Each line that holds the word "Integration" counts once; give the total for the records below and nothing else.

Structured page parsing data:

+===+

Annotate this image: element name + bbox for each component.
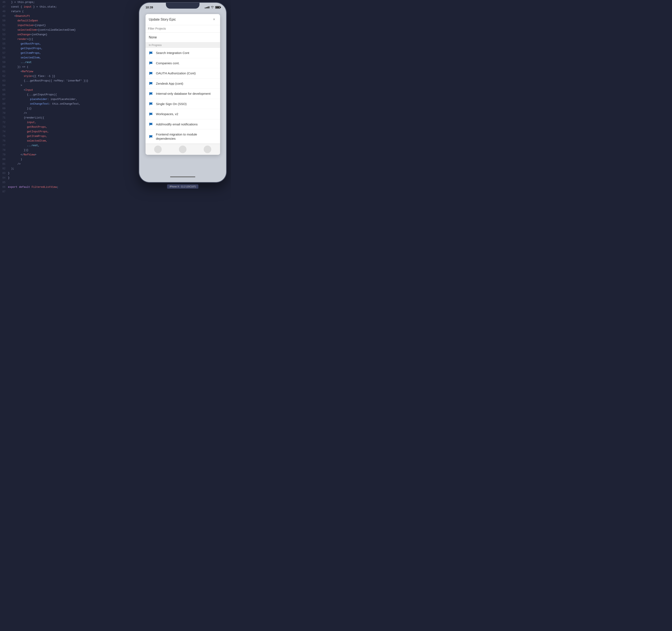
signal-icon — [205, 6, 209, 8]
phone-mockup: 10:39 — [139, 2, 227, 183]
code-line: 68 onChangeText: this.onChangeText, — [0, 102, 130, 106]
line-content: {...getInputProps({ — [8, 92, 130, 97]
line-content: placeholder: inputPlaceholder, — [8, 97, 130, 102]
line-number: 83 — [0, 171, 8, 176]
line-number: 54 — [0, 37, 8, 42]
none-item[interactable]: None — [146, 32, 220, 42]
code-line: 69 })} — [0, 106, 130, 111]
tab-icon-2[interactable] — [179, 145, 187, 153]
phone-bottom — [139, 171, 226, 182]
home-indicator — [170, 177, 195, 177]
filter-input[interactable] — [148, 27, 218, 30]
list-item[interactable]: OAUTH Authorization (Cont) — [146, 68, 220, 78]
line-number: 71 — [0, 116, 8, 120]
phone-frame: 10:39 — [139, 2, 227, 183]
phone-notch — [166, 3, 199, 8]
flag-icon — [149, 92, 153, 95]
line-number: 84 — [0, 176, 8, 180]
line-number: 53 — [0, 32, 8, 37]
code-line: 53 onChange={onChange} — [0, 32, 130, 37]
wifi-icon — [211, 6, 214, 8]
line-content: ) — [8, 157, 130, 162]
code-line: 54 render={({ — [0, 37, 130, 42]
list-item[interactable]: Companies cont. — [146, 58, 220, 69]
tab-icon-1[interactable] — [154, 145, 162, 153]
line-number: 65 — [0, 88, 8, 92]
list-item[interactable]: Search Integration Cont — [146, 48, 220, 58]
battery-icon — [215, 6, 220, 8]
phone-screen: Update Story Epic × None In Progress — [139, 12, 226, 171]
line-content: <RefView — [8, 69, 130, 74]
line-content: getInputProps, — [8, 46, 130, 51]
line-content: ...rest, — [8, 143, 130, 148]
line-number: 49 — [0, 14, 8, 19]
list-item[interactable]: Internal-only database for development — [146, 89, 220, 99]
line-content: }) => ( — [8, 65, 130, 69]
line-content: onChange={onChange} — [8, 32, 130, 37]
code-line: 49 <Downshift — [0, 14, 130, 19]
code-line: 65 <Input — [0, 88, 130, 92]
line-content: export default FilteredListView; — [8, 185, 130, 189]
code-line: 83} — [0, 171, 130, 176]
line-number: 62 — [0, 74, 8, 78]
line-number: 81 — [0, 162, 8, 166]
line-number: 72 — [0, 120, 8, 125]
code-line: 81 /> — [0, 162, 130, 166]
flag-icon — [149, 72, 153, 75]
code-line: 78 })} — [0, 148, 130, 153]
line-content: selectedItem, — [8, 55, 130, 60]
line-content: } = this.props; — [8, 0, 130, 5]
code-line: 48 return ( — [0, 9, 130, 14]
modal-header: Update Story Epic × — [146, 14, 220, 25]
code-line: 87 — [0, 189, 130, 194]
line-number: 74 — [0, 130, 8, 134]
line-content: getItemProps, — [8, 134, 130, 139]
line-content: return ( — [8, 9, 130, 14]
flag-icon — [149, 51, 153, 55]
line-content: onChangeText: this.onChangeText, — [8, 102, 130, 106]
tab-icon-3[interactable] — [204, 145, 211, 153]
modal-title: Update Story Epic — [149, 18, 176, 21]
line-number: 79 — [0, 153, 8, 157]
list-item[interactable]: Add/modify email notifications — [146, 119, 220, 130]
line-number: 76 — [0, 139, 8, 143]
code-line: 64 > — [0, 83, 130, 88]
line-content: ); — [8, 166, 130, 171]
modal-close-button[interactable]: × — [212, 17, 217, 22]
code-line: 82 ); — [0, 166, 130, 171]
code-line: 71 {renderList({ — [0, 116, 130, 120]
code-line: 70 /> — [0, 111, 130, 116]
line-number: 50 — [0, 19, 8, 23]
list-item[interactable]: Workspaces, v2 — [146, 109, 220, 119]
line-content: const { input } = this.state; — [8, 5, 130, 9]
svg-rect-1 — [149, 62, 150, 65]
line-content: <Input — [8, 88, 130, 92]
line-number: 58 — [0, 55, 8, 60]
code-line: 73 getRootProps, — [0, 125, 130, 130]
code-line: 72 input, — [0, 120, 130, 125]
line-number: 48 — [0, 9, 8, 14]
svg-rect-0 — [149, 51, 150, 54]
list-item[interactable]: Single Sign On (SSO) — [146, 99, 220, 109]
flag-icon — [149, 112, 153, 116]
code-line: 66 {...getInputProps({ — [0, 92, 130, 97]
line-content: } — [8, 176, 130, 180]
flag-icon — [149, 102, 153, 106]
line-number: 60 — [0, 65, 8, 69]
line-number: 86 — [0, 185, 8, 189]
flag-icon — [149, 135, 153, 138]
modal-list: Search Integration ContCompanies cont.OA… — [146, 48, 220, 144]
list-item[interactable]: Frontend migration to module dependencie… — [146, 130, 220, 144]
code-editor: 46 } = this.props;47 const { input } = t… — [0, 0, 130, 210]
list-item[interactable]: Zendesk App (cont) — [146, 78, 220, 89]
line-content: {renderList({ — [8, 116, 130, 120]
code-line: 75 getItemProps, — [0, 134, 130, 139]
line-content: /> — [8, 162, 130, 166]
item-label: Frontend migration to module dependencie… — [156, 132, 217, 141]
line-number: 52 — [0, 28, 8, 32]
code-line: 50 defaultIsOpen — [0, 19, 130, 23]
line-content: render={({ — [8, 37, 130, 42]
item-label: Workspaces, v2 — [156, 112, 178, 116]
svg-rect-2 — [149, 72, 150, 75]
line-number: 55 — [0, 42, 8, 46]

+===+

RESPONSE FOR THIS EXERCISE:
2